In towns, there's also the institution of the Town Council: an organ elected by the wealthiest citizens to manage practical issues such as bridges, markets and town prisons. Town Councils tend to be very pragmatic and are known to go for some deals that the Governor or the Lord won't even consider – as long as these deals benefit their towns. The other party that can pursue its own agendas in towns is the Guild of Thieves, but little is spoken publicly about their structure since secrecy and exclusivity is at the heart of their success.

Illustration 4: The Inquisition is organised into different ranks, from the simple soldier monks and up to the members of the Council.

Finally, there's the Inquisition, which exists as a parallel structure. In every big town, there's their embassy, and in the capital of the Empire, there's the magnificent Holy City, the main seat and the centre of the Inquisition's power. The Inquisition was born as the response to the Cataclysm, and is seen as the only force that is able to prevent the destruction of the world by reckless, uncontrolled magic. They manage the highly restricted Guild of Mages, the only "ghetto" where anyone with a known magic talent is allowed to live and work – to the benefit of the Inquisition.


We promised to get back to the fate of your faithful disciple Mizegul, who died after contracting swamp fever. He was a long-time follower – but his health was very weak, due to being born to a very poor family and often going hungry when he was a small kid.

With his corpse safely stored in the Treasury, you can be certain that no rat (or worse) decides to nab at him while you progress with the Healing Magic far enough to learn how to Rise Dead. We must note that while rising dead is a way of bringing back the loved ones, they generally return with a few perks that are anything but nice; as well as with a crippled will to live, which may cause prolonged depression (and even a suicide).

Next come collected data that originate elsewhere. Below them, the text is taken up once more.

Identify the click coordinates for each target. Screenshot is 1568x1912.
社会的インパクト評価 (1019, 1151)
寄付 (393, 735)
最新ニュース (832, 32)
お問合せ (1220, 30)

Your experience with Mizegul goes back to your days at the Guild of Mages, when he got accepted as a younger student and you took him under your wing, seeing that he’s been in a bind. Already thinking that at some point you both will run away, you put a lot of effort into teaching him Battle Magic – something that is normally prohibited at the Guild.

What exactly happened to Mizegul before he got apprehended by the Inquisition, he did not like to tell. So you had to guess a few things to fill the gaps. Coming from a low social background, his childhood was anything but happy, and when he finally ran away, nobody really missed the extra mouth to feed at the table.

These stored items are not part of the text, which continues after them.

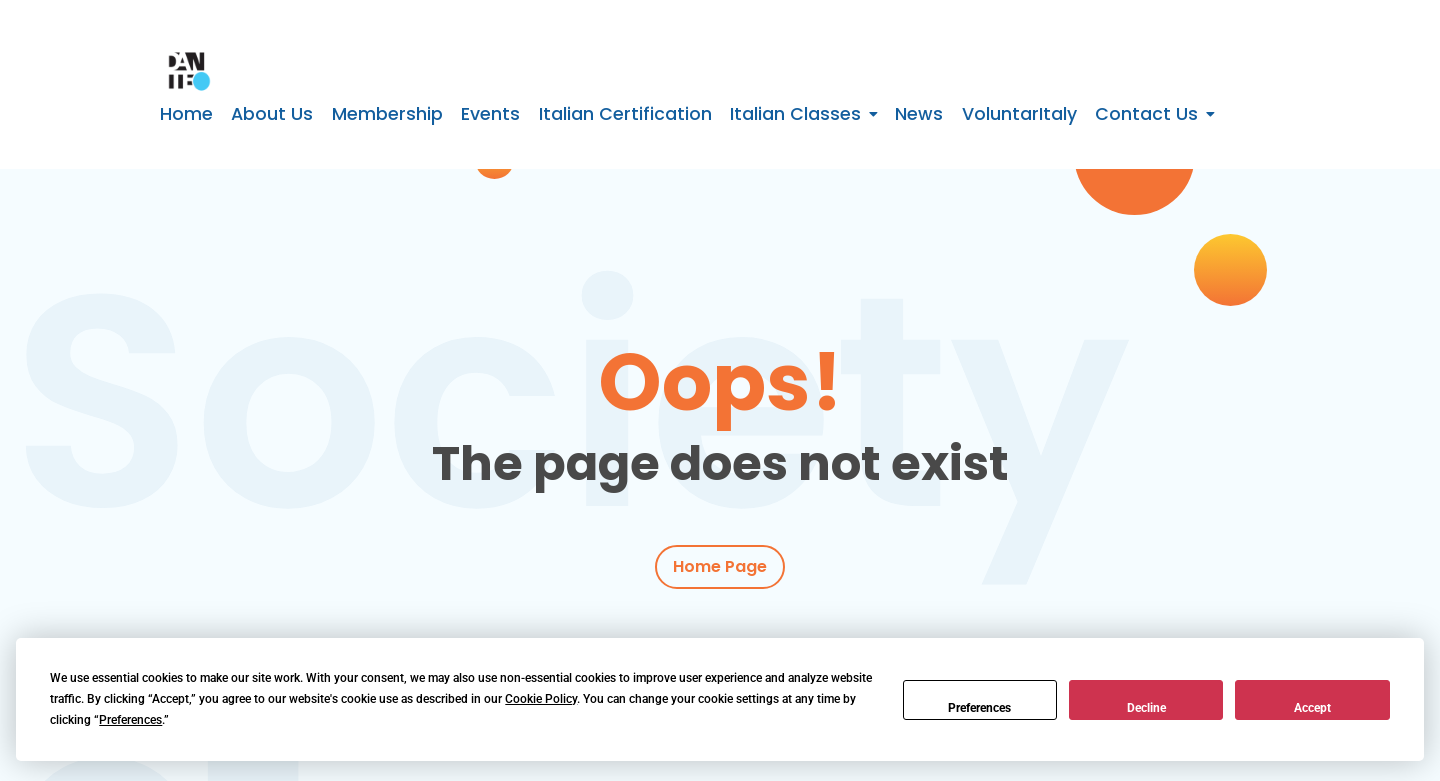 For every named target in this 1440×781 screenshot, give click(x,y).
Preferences (979, 708)
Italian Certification (625, 114)
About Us (272, 114)
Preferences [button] (130, 720)
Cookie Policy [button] (541, 699)
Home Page (720, 567)
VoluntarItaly (1019, 114)
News (919, 114)
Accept (1312, 708)
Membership (387, 114)
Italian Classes (795, 114)
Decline (1146, 708)
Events (490, 114)
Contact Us (1146, 114)
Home (186, 114) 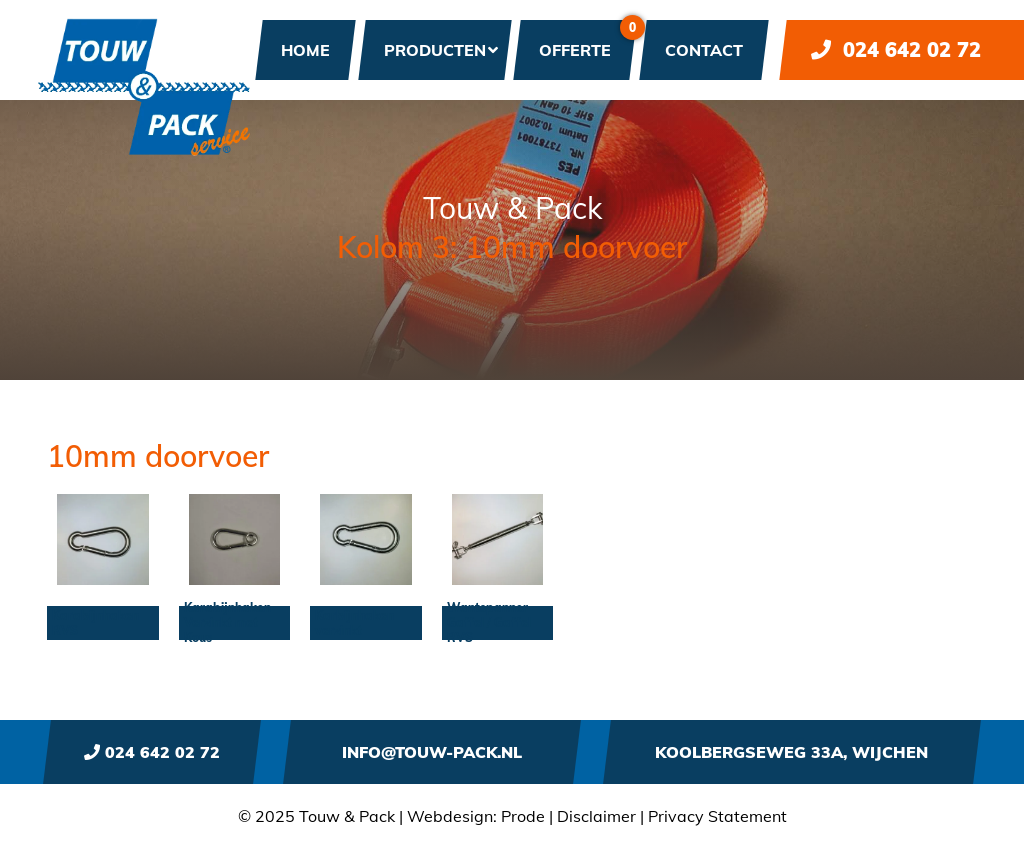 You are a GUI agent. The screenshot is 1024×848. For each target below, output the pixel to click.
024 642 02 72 (896, 49)
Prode (523, 816)
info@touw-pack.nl (432, 752)
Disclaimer (596, 816)
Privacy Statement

To survive, he resorted to stealing – using a few ‘tricks’ that were actually simple domestic magic, and was eventually caught. Luckily for him, the guards who got him saw him for what he was: an uneducated mage, and so instead of sending him to a dungeon, they handed him off to the Inquisition, which placed him with the Guild of Mages.

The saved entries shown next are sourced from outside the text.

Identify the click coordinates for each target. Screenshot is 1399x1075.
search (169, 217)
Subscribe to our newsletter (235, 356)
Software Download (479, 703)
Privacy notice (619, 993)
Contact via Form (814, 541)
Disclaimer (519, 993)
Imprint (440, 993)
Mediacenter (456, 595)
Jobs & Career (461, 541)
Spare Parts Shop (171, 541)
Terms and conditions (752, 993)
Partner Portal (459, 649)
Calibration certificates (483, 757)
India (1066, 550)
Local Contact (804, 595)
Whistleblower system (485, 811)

It’s quite a common theme for the kids born to poor families not to recognize their magic talent, which may have fatal consequences: if left untrained, these mages may hurt themselves in a bad way. Since mages are the conduits between the Chaos and the real world, they may burn like a candle when casting spells without protection.

You did your best to teach him how to properly practice magic, but you failed to take into account his weak constitution when sending him on that swamp quest… So now we’ll have to just wait a little, until you can rise him from the dead. He certainly won’t be the same old friend you knew before his death, but he might still be so much better than any new disciple who could take his spot at the Spire.